- **Material for this exercise**:
*** Begin section ***

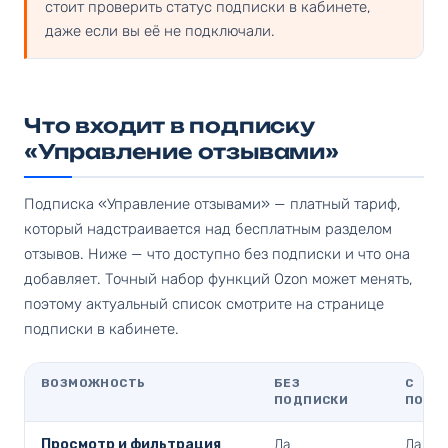
стоит проверить статус подписки в кабинете,
даже если вы её не подключали.
Что входит в подписку
«Управление отзывами»
Подписка «Управление отзывами» — платный тариф,
который надстраивается над бесплатным разделом
отзывов. Ниже — что доступно без подписки и что она
добавляет. Точный набор функций Ozon может менять,
поэтому актуальный список смотрите на странице
подписки в кабинете.
ВОЗМОЖНОСТЬ
БЕЗ
С
ПОДПИСКИ
ПОДП
Просмотр и фильтрация
Да
Да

*** End section ***

- **Your objective**: Look through the entries above. Copy out every line holding the word "кабинете".

- **Exercise answer**:
стоит проверить статус подписки в кабинете,
подписки в кабинете.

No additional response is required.